Apply Model
Apply model tab is for applying your trained model to your test data. Before using the Apply model tab, you must create a model using the train model tab.
Figure: Apply model user interface
Objectives
By the end of this lesson, you will be
- familiar with the apply model tab and
- learn how to use this tab for applying your model.
Note
This tutorial assumes that you have already selected a project and imported data. For more information, please see the Import Data section in Getting Started. You must create a model using the train model tab and load it from the job before applying a model to your data.
Familiarity with the user interface
Apply model operation configuration is divided into two main settings. 1. Main settings 2. Optional settings
Main Settings
You must have to select all the options here.
Choose Model
Single select dropdown. You can select only one model here. Do not select any feature signal here.
Select features
Select the features here that you want to apply to the model. You have to select the same number of signals you have selected during training the model. Then you have to match these features with the signals you have selected during training the model. A pop window will appear, and you have to confirm the matching. This matching is important because you have to make sure that you have selected the same type of features as you have selected during training the model. Also, suppose these features names are different from those you have selected during training the model. You have to match currently selected features with the signals you have selected during training the model. If any signal is selected twice, it will be shown in the multiple used features list, and if there is an unused feature, it will be shown in the unused features list. After matching, you have to click on the confirm button.
Optional settings
Selections are optional here. There are two options here: - Predict probability: If you want to predict probability, you have to select this option. - Save test features: If you want to save the test features, you have to select this option.
Note
The following sections assume that you already know how to use apply model tab. If not then please learn how to use train model tab from above.

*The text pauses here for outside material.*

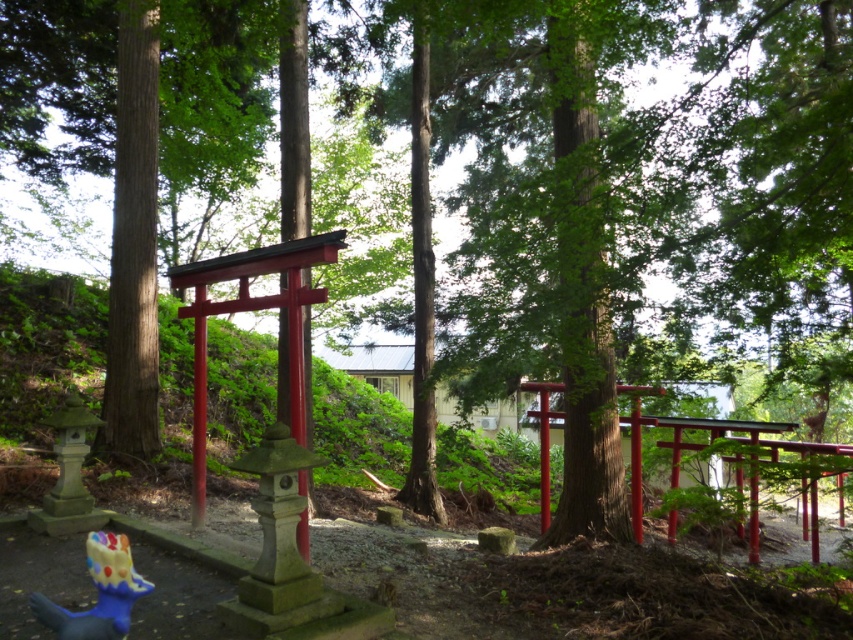 You are a visitor at a Japanese garden and see the metallic red torii gate at center and the blue rubber toy at lower left. Which object is taller?

The blue rubber toy at lower left is taller than the metallic red torii gate at center.

You are standing at the entrance of the forest path and see the metallic red torii gate at center. If you walk straight ahead, will you eventually see another torii gate behind it?

Yes, there is another torii gate further back in the scene, so walking straight ahead would lead you to see additional torii gates in the distance.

Apply Model Example - Iris Species Prediction Based on Test Data
Here we will do all the steps to apply a model for predicting iris species. Here we assume that you already have imported the iris test data and trained model.
Objectives
By the end of this section, you will be - able to predict iris species based on test data - able to see the applied results
Configurations
Main settings configurations.
Main Settings
Figure: Train model main settings
Follow these steps: - select the model that you want to apply. Adaboost model is chosen here as an example. - select feature sepal_length, sepal_width, petal_length and petal_width - press the match feature button and ensure that you have selected the same features as you have used while training the model. - press confirm button. - press the preview button on the optional settings area
Figure: Matching train and test features
Results
Preview will show below result:
Figure: Apply model prediction result
If you check Predict Probability option then you will get below result:
Figure: Apply model prediction result with probability
Result Discussions
There will be a plot on the left side and a table on the right side on the preview click. In plot six, signals are plotted. The most important features from the train signals and target are plotted from training data. And Matched most important features from test data and prediction are plotted from test or apply data. In the table, the first column is the prediction. And if you have selected Predict Probability, then beside the predicted signal, you will also get the probability of each class in separate columns. Finally, if you have chosen the Save Test Feature option, you can get those features after loading the job.
Q & A
Q. Why do I have to match the features?
Suppose you have trained your model with a target Salary and four features, namely Experience, Technology, Backend, Frontend. Now you want to predict salary on new data, such as WorkYear, ProgrammingLanguage, BackendFamework, FrontendFramework. All are the same, but you can confirm that the model can use WOrkYear as Experience, ProgrammingLanguage as Technology, etc.